"It's polar and it's stationary, so it doesn't move around like hurricanes on Earth," study co-author Dyudina said.
"On Earth, hurricanes usually drift toward the pole and then crash into land."
Because hurricanes draw their energy from heat evaporation over warm ocean waters, they fade away on land.
Saturn has no land to interfere with the storm's power source. It also has no liquid oceans, so the storm gathers energy in a different way than Earth's hurricanes.
Since 2003, Dyudina said, the tempest doesn't appear to have changed in any way detectable by NASA's Cassini spacecraft, which first spotted the storm.
Scientists aren't sure how long the storm has been raging, or how long it will last.
It may be a seasonal occurrence. But because of Saturn's long orbit, the planet's year lasts 30 Earth years. It has been fall in Saturn's southern hemisphere since observations began five years ago.
While it lasts, University of Louisville's Dowling said the storm's eye offers a unique look at Saturn's ammonia clouds.

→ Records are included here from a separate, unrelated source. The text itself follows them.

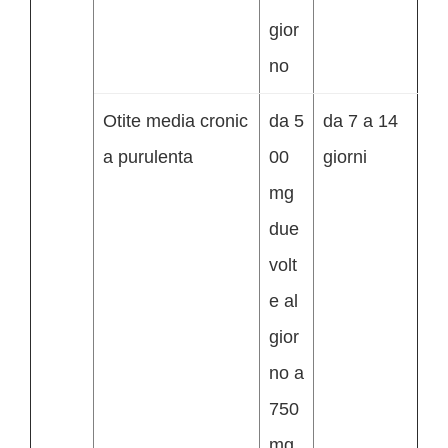
gior
no
Otite media cronic
da 5
da 7 a 14
a purulenta
00
giorni
mg
due
volt
e al
gior
no a
750
mg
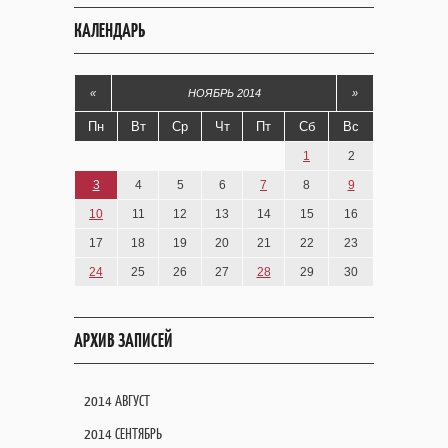
КАЛЕНДАРЬ
«
НОЯБРЬ 2014
»
Пн
Вт
Ср
Чт
Пт
Сб
Вс
1
2
3
4
5
6
7
8
9
10
11
12
13
14
15
16
17
18
19
20
21
22
23
24
25
26
27
28
29
30
АРХИВ ЗАПИСЕЙ
2014 АВГУСТ
2014 СЕНТЯБРЬ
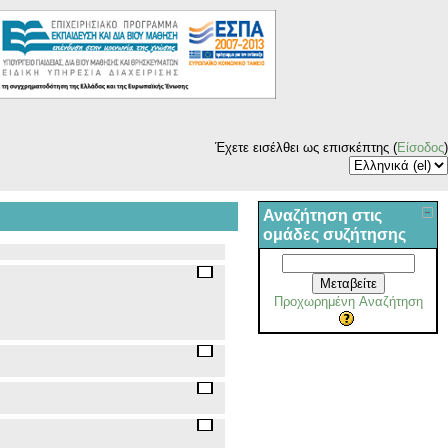
Έχετε εισέλθει ως επισκέπτης (
Είσοδος
)
Αναζήτηση στις
ομάδες συζήτησης
Μεταβείτε
Προχωρημένη Αναζήτηση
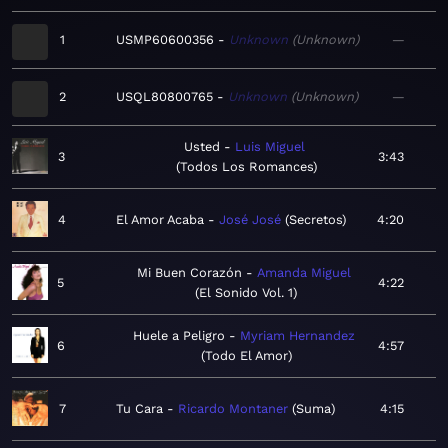
1
USMP60600356
Unknown
Unknown
—
2
USQL80800765
Unknown
Unknown
—
Usted
Luis Miguel
3
3:43
Todos Los Romances
4
El Amor Acaba
José José
Secretos
4:20
Mi Buen Corazón
Amanda Miguel
5
4:22
El Sonido Vol. 1
Huele a Peligro
Myriam Hernandez
6
4:57
Todo El Amor
7
Tu Cara
Ricardo Montaner
Suma
4:15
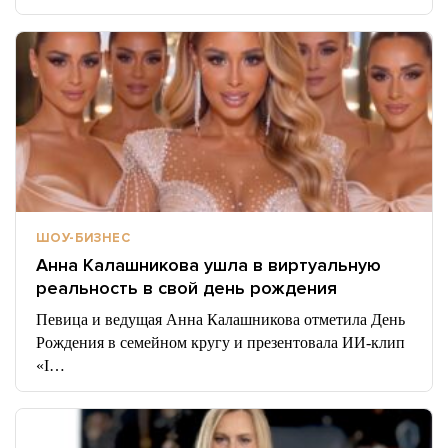
ШОУ-БИЗНЕС
Анна Калашникова ушла в виртуальную
реальность в свой день рождения
Певица и ведущая Анна Калашникова отметила День
Рождения в семейном кругу и презентовала ИИ-клип
«I…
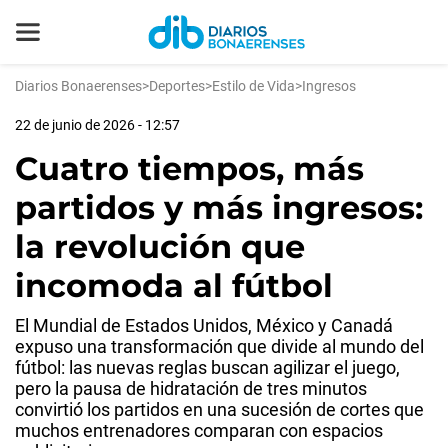
Diarios Bonaerenses
>
Deportes
>
Estilo de Vida
>
Ingresos
22 de junio de 2026 - 12:57
Cuatro tiempos, más
partidos y más ingresos:
la revolución que
incomoda al fútbol
El Mundial de Estados Unidos, México y Canadá
expuso una transformación que divide al mundo del
fútbol: las nuevas reglas buscan agilizar el juego,
pero la pausa de hidratación de tres minutos
convirtió los partidos en una sucesión de cortes que
muchos entrenadores comparan con espacios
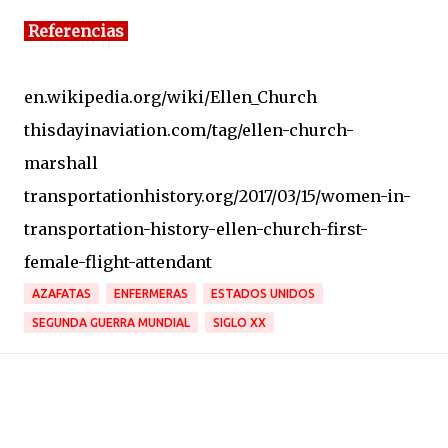
Referencias
en.wikipedia.org/wiki/Ellen_Church
thisdayinaviation.com/tag/ellen-church-
marshall
transportationhistory.org/2017/03/15/women-in-
transportation-history-ellen-church-first-
female-flight-attendant
AZAFATAS
ENFERMERAS
ESTADOS UNIDOS
SEGUNDA GUERRA MUNDIAL
SIGLO XX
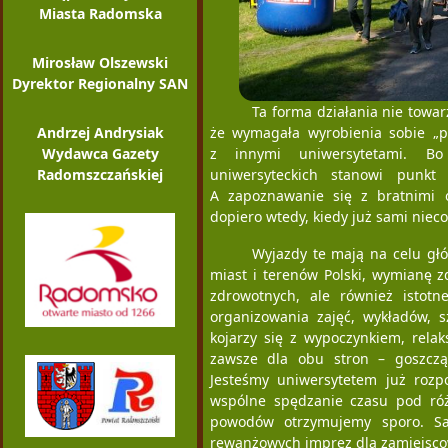
Miasta Radomska
Mirosław Olszewski
Dyrektor Regionalny SAN
Ta forma działania nie towa
że wymagała wyrobienia sobie „p
Andrzej Andrysiak
z innymi uniwersytetami. Bo
Wydawca Gazety
uniwersyteckich stanowi punkt
Radomszczańskiej
A zapoznawanie się z bratnimi 
dopiero wtedy, kiedy już sami nieco
Wyjazdy te mają na celu głó
miast i terenów Polski, wymianę z
zdrowotnych, ale również istotn
organizowania zajęć, wykładów, s
kojarzy się z wypoczynkiem, rela
zawsze dla obu stron – goszczą
Jesteśmy uniwersytetem już roz
wspólne spędzanie czasu pod róż
powodów otrzymujemy sporo. Sa
rewanżowych imprez dla zamiejscow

"The fact that we can see down into the well of this eye is itself a revelation," Dowling explained.
"Because Saturn has no land—no place to stand—no atmospheric chemist or dynamicist has ever seen before how the abyssal cloud decks look and act."
Scientists also hope that the storm can shed light on Saturn's past—specifically, how Saturn has been cooling since it contracted into a planet from gas and dust billions of years ago.
"How does heat from the [planet's] interior get up into space?" Dyudina said.
Earth's hurricanes use the evaporation of water and clouds to transfer heat away from the planet's surface.
"If we see similar things on Saturn [and the vortex] is a mechanism for how the heat gets through the clouds to space, that would raise interesting questions about the mechanisms of cooling of this planet," she said.
"That tells us about Saturn's role in the evolution of the solar system."
(Related: Saturn's Rings as Old as Solar System, Study Says [December 13, 2007].)
Dowling also noted that the storm could help hurricane forecasters on Earth.
By comparing multiple eye-wall formations on Saturn and on Earth, where such structures are not fully understood, scientists may be able to better predict hurricane movements and durations, he said.